Using gRPC for (local) inter-process communication

Using a full-featured RPC framework for IPC seems like overkill when the processes run on the same machine. However, if your project anyway exposes RPCs for public APIs or would benefit from a schema-based serialisation layer it makes sense to use only one tool that combines these—also for IPC.

Microservices for beginners

For the FlashCam software running on the DAQ servers we converged on the following high-level architecture:

Each bright box corresponds to a software process running on the DAQ server. The middle row are those processes that directly talk to the camera hardware via Ethernet using their hardware-specific protocols. Each of these control & monitoring processes expose a small set of functions that other processes may call to change or monitor the state. The two processes in the lower row are somewhat special: they do not connect to any hardware, but rather act as independent connectors between subsystems to run control loops. “Thermal” monitors the subsystem temperatures and adjusts cooling and ventilation parameters to stabilise the camera; “PDP-Readout-Connector” monitors pixel health, deactivates the trigger contribution of tripped or broken pixels and reactivates the trigger contribution of recovered pixels.This way the corresponding logic resides in a single, well-scoped subsystem and the Readout and PDP subsystems do not need to know anything about each other.

The “State Supervisor” orchestrates these subsystems and exposes an abstraction of the camera functionality via an RPC interface—essentially as a small set of states to hide the details of the hardware subsystems. The State Supervisor acts as the sole entry point for external control & monitoring; only a camera expert may control the subsystems individually in engineering mode.

All processes send their telemetry (log events, metrics, eventually trace events) to one single collector that dumps these to disk in a time-ordered fashion, e.g., one file per night for next-day analysis by camera experts. One aggregate telemetry stream per camera (as opposed to one telemetry stream per subsystem) is easier to manage and follow.

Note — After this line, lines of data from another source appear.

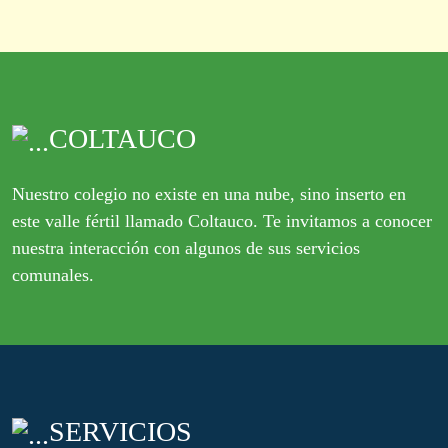
COLTAUCO
Nuestro colegio no existe en una nube, sino inserto en
este valle fértil llamado Coltauco. Te invitamos a conocer
nuestra interacción con algunos de sus servicios
comunales.
SERVICIOS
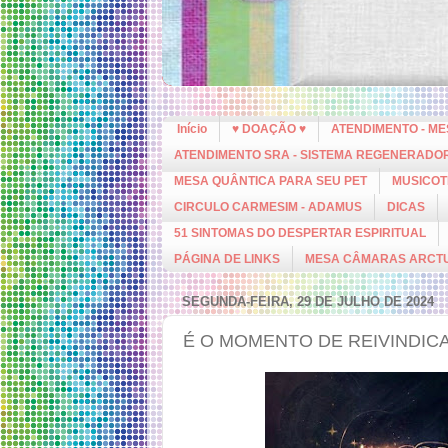
Início
♥ DOAÇÃO ♥
ATENDIMENTO - M
ATENDIMENTO SRA - SISTEMA REGENERADO
MESA QUÂNTICA PARA SEU PET
MUSICOT
CIRCULO CARMESIM - ADAMUS
DICAS
51 SINTOMAS DO DESPERTAR ESPIRITUAL
PÁGINA DE LINKS
MESA CÂMARAS ARCT
SEGUNDA-FEIRA, 29 DE JULHO DE 2024
É O MOMENTO DE REIVINDIC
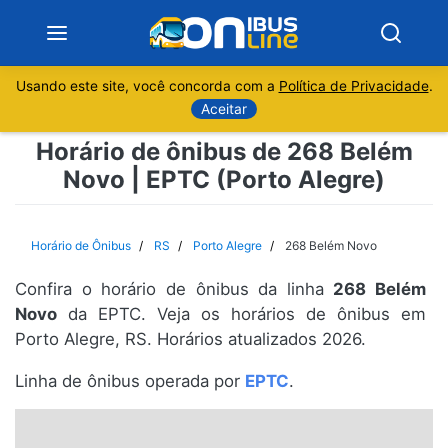
Usando este site, você concorda com a
Política de Privacidade
.
Notícias
Aceitar
Horário de ônibus de 268 Belém
Sobre
Novo | EPTC (Porto Alegre)
Minas Gerais
Horário de Ônibus
RS
Porto Alegre
268 Belém Novo
São Paulo
Confira o horário de ônibus da linha
268 Belém
Rio de Janeiro
Novo
da EPTC. Veja os horários de ônibus em
Porto Alegre, RS. Horários atualizados 2026.
Espírito Santo
Linha de ônibus operada por
EPTC
.
Paraná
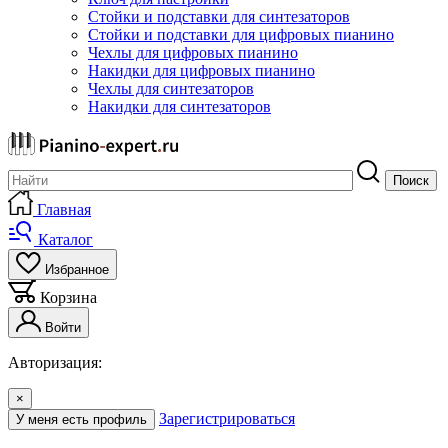
Стойки и подставки для синтезаторов
Стойки и подставки для цифровых пианино
Чехлы для цифровых пианино
Накидки для цифровых пианино
Чехлы для синтезаторов
Накидки для синтезаторов
Поиск
Главная
Каталог
Избранное
Корзина
Войти
Авторизация:
×
Зарегистрироваться
У меня есть профиль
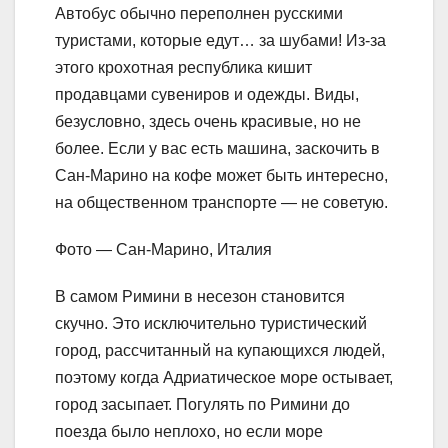
Автобус обычно переполнен русскими
туристами, которые едут… за шубами! Из-за
этого крохотная республика кишит
продавцами сувениров и одежды. Виды,
безусловно, здесь очень красивые, но не
более. Если у вас есть машина, заскочить в
Сан-Марино на кофе может быть интересно,
на общественном транспорте — не советую.
Фото — Сан-Марино, Италия
В самом Римини в несезон становится
скучно. Это исключительно туристический
город, рассчитанный на купающихся людей,
поэтому когда Адриатическое море остывает,
город засыпает. Погулять по Римини до
поезда было неплохо, но если море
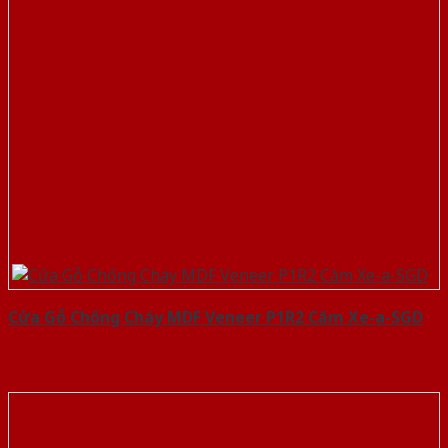
Cửa Gỗ Chống Cháy MDF Veneer P1R2 Căm Xe-a-SGD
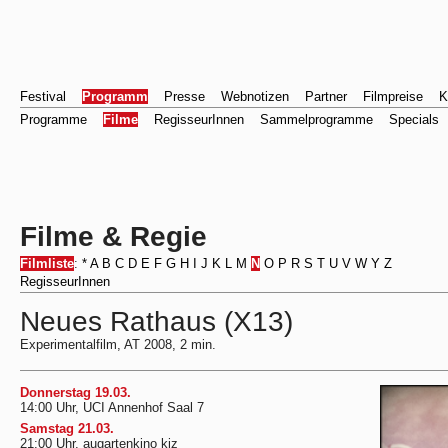
Festival
Programm
Presse
Webnotizen
Partner
Filmpreise
K
Programme
Filme
RegisseurInnen
Sammelprogramme
Specials
Filme & Regie
Filmliste
:
*
A
B
C
D
E
F
G
H
I
J
K
L
M
N
O
P
R
S
T
U
V
W
Y
Z
RegisseurInnen
Neues Rathaus (X13)
Experimentalfilm, AT 2008, 2 min.
Donnerstag 19.03.
14:00 Uhr, UCI Annenhof Saal 7
Samstag 21.03.
21:00 Uhr, augartenkino kiz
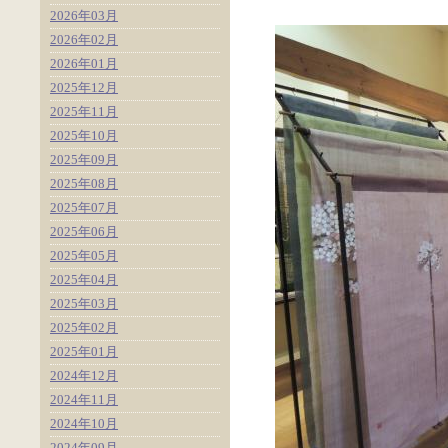
2026年03月
2026年02月
2026年01月
2025年12月
2025年11月
2025年10月
2025年09月
2025年08月
2025年07月
2025年06月
2025年05月
2025年04月
2025年03月
2025年02月
2025年01月
2024年12月
2024年11月
2024年10月
2024年09月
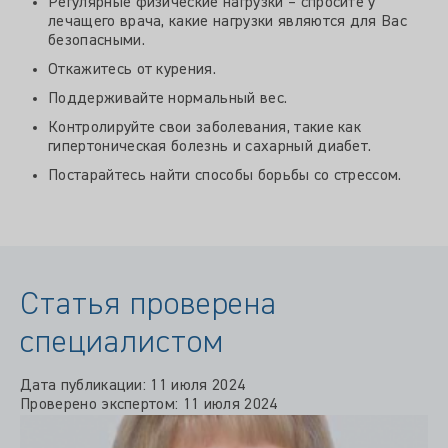
Регулярные физические нагрузки – спросите у
лечащего врача, какие нагрузки являются для Вас
безопасными.
Откажитесь от курения.
Поддерживайте нормальный вес.
Контролируйте свои заболевания, такие как
гипертоническая болезнь и сахарный диабет.
Постарайтесь найти способы борьбы со стрессом.
Статья проверена
специалистом
Дата публикации: 11 июля 2024
Проверено экспертом: 11 июля 2024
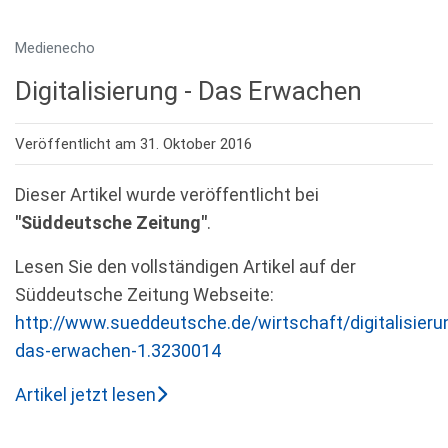
Medienecho
Digitalisierung - Das Erwachen
Veröffentlicht am 31. Oktober 2016
Dieser Artikel wurde veröffentlicht bei
"Süddeutsche Zeitung"
.
Lesen Sie den vollständigen Artikel auf der
Süddeutsche Zeitung Webseite:
http://www.sueddeutsche.de/wirtschaft/digitalisieru
das-erwachen-1.3230014
Artikel jetzt lesen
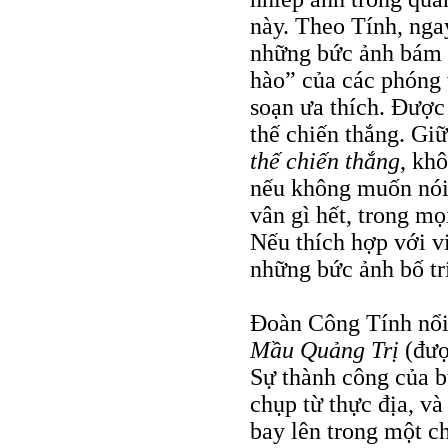
này. Theo Tính, nga
những bức ảnh bám s
hào” của các phóng 
soạn ưa thích. Được
thế chiến thắng. Gi
thế
chiến thắng
, kh
nếu không muốn nói
vân gì hết, trong mọ
Nếu thích hợp với vi
những bức ảnh bố trí
Đoàn Công Tính nổi
Mầu Quảng Trị
(đượ
Sự thành công của b
chụp từ thực địa, và
bay lên trong một c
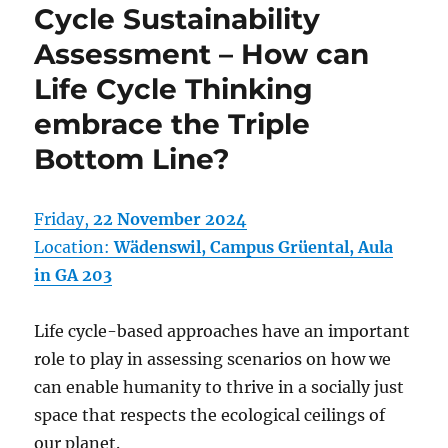
Cycle Sustainability
Assessment – How can
Life Cycle Thinking
embrace the Triple
Bottom Line?
Friday,
22 November 2024
Location:
Wädenswil, Campus Grüental, Aula
in GA 203
Life cycle-based approaches have an important
role to play in assessing scenarios on how we
can enable humanity to thrive in a socially just
space that respects the ecological ceilings of
our planet.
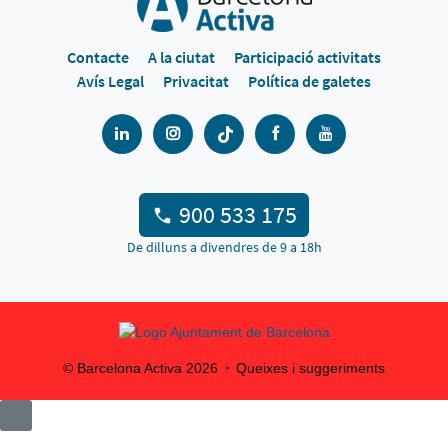
Contacte
A la ciutat
Participació activitats
Avís Legal
Privacitat
Política de galetes
900 533 175
De dilluns a divendres de 9 a 18h
© Barcelona Activa
2026
Queixes i suggeriments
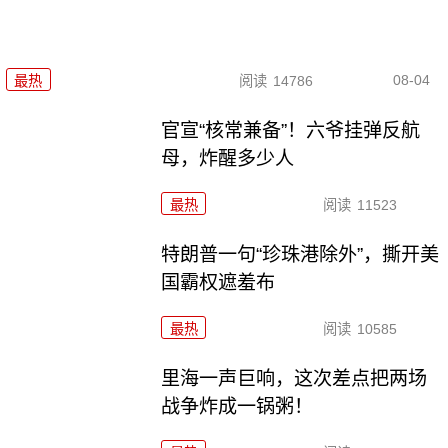
08-04
最热
阅读
14786
官宣“核常兼备”！六爷挂弹反航
母，炸醒多少人
最热
阅读
11523
特朗普一句“珍珠港除外”，撕开美
国霸权遮羞布
最热
阅读
10585
里海一声巨响，这次差点把两场
战争炸成一锅粥！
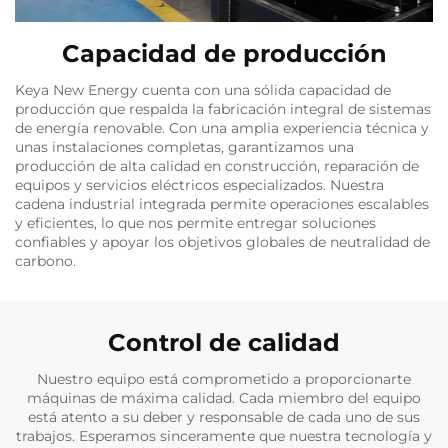
Capacidad de producción
Keya New Energy cuenta con una sólida capacidad de
producción que respalda la fabricación integral de sistemas
de energía renovable. Con una amplia experiencia técnica y
unas instalaciones completas, garantizamos una
producción de alta calidad en construcción, reparación de
equipos y servicios eléctricos especializados. Nuestra
cadena industrial integrada permite operaciones escalables
y eficientes, lo que nos permite entregar soluciones
confiables y apoyar los objetivos globales de neutralidad de
carbono.
Control de calidad
Nuestro equipo está comprometido a proporcionarte
máquinas de máxima calidad. Cada miembro del equipo
está atento a su deber y responsable de cada uno de sus
trabajos. Esperamos sinceramente que nuestra tecnología y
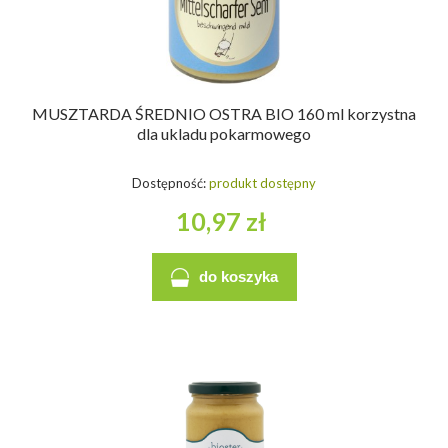
MUSZTARDA ŚREDNIO OSTRA BIO 160 ml korzystna
dla ukladu pokarmowego
Dostępność:
produkt dostępny
10,97 zł
do koszyka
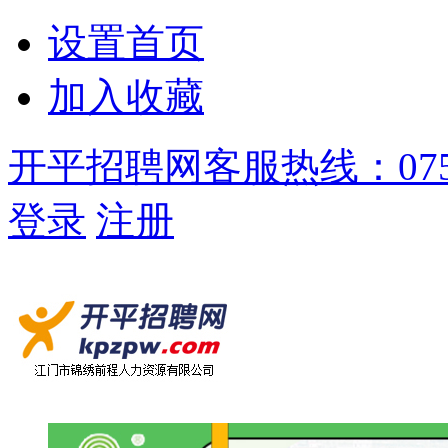
设置首页
加入收藏
开平招聘网客服热线：0750-
登录
注册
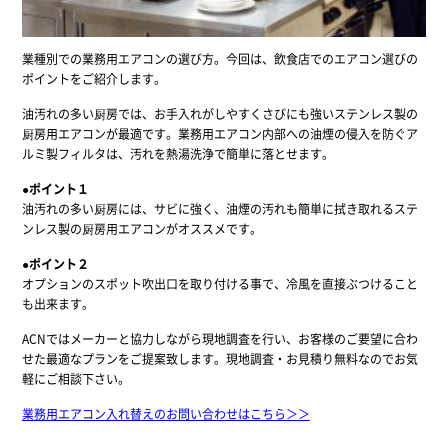
業種別での業務用エアコンの選び方。今回は、飲食店でのエアコン選びの
ポイントをご紹介します。
油汚れの多い厨房では、お手入れがしやすくさびにも強いステンレス製の
厨房用エアコンが最適です。業務用エアコン内部への油煙の侵入を防ぐア
ルミ製フィルタは、汚れを熱湯洗浄で簡単に落とせます。
●ポイント１
油汚れの多い厨房には、サビに強く、油煙の汚れも簡単に拭き取れるステ
ンレス製の厨房用エアコンがオススメです。
●ポイント２
オプションのスポット吹出口を取り付ける事で、冷風を直接ぶつけること
も出来ます。
ACNではメーカーと協力しながら現地調査を行い、お客様のご要望に合わ
せた最適なプランをご提案致します。現地調査・お見積り無料なのでお気
軽にご相談下さい。
業務用エアコン入れ替えのお問い合わせはこちら＞＞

The operators may subscribe to a subset of the telemetry, such as warnings and errors. With only a couple of hundred MByte of telemetry per night we do not expect this process to become a bottleneck.

We decided to maximise decoupling by splitting the subsystems into their own processes (as opposed to a monolith) for the following reasons:

subsystems may be developed independently by the corresponding experts
subsystems may be deployed individually, e.g., in hardware test setups or during software upgrades
subsystems are testable in isolation using exactly the same interface as in operation

Such a modular architecture has potential drawbacks that need to be taken into account:

to limit uncontrolled growth and foster subsystem homogeneity we provide a common framework for telemetry and inter-process communication and a set of tools for structuring metrics and APIs
to have one source of truth we keep the code of all subsystems in one monorepo, which also simplifies managing dependencies and building, testing and deploying the software
to ensure subsystem compatibility & consistency we require an IPC framework that checks procedure calls and arguments at compile time

Why gRPC?

To minimise dependencies we aimed at using the same library for inter-process communication as for the remote interfaces. Ideally, the RPC layer does not incur a significant latency overhead compared to traditional means of IPC and enforces compile-time consistency via schemas. Having a serialisation layer that is independent of the RPC layer and that supports schema evolution makes sure that the in-flight telemetry messages may also be stored to disk in the same format and that we can evolve subsystems while retaining backwards compatibility, e.g., for the monitoring data.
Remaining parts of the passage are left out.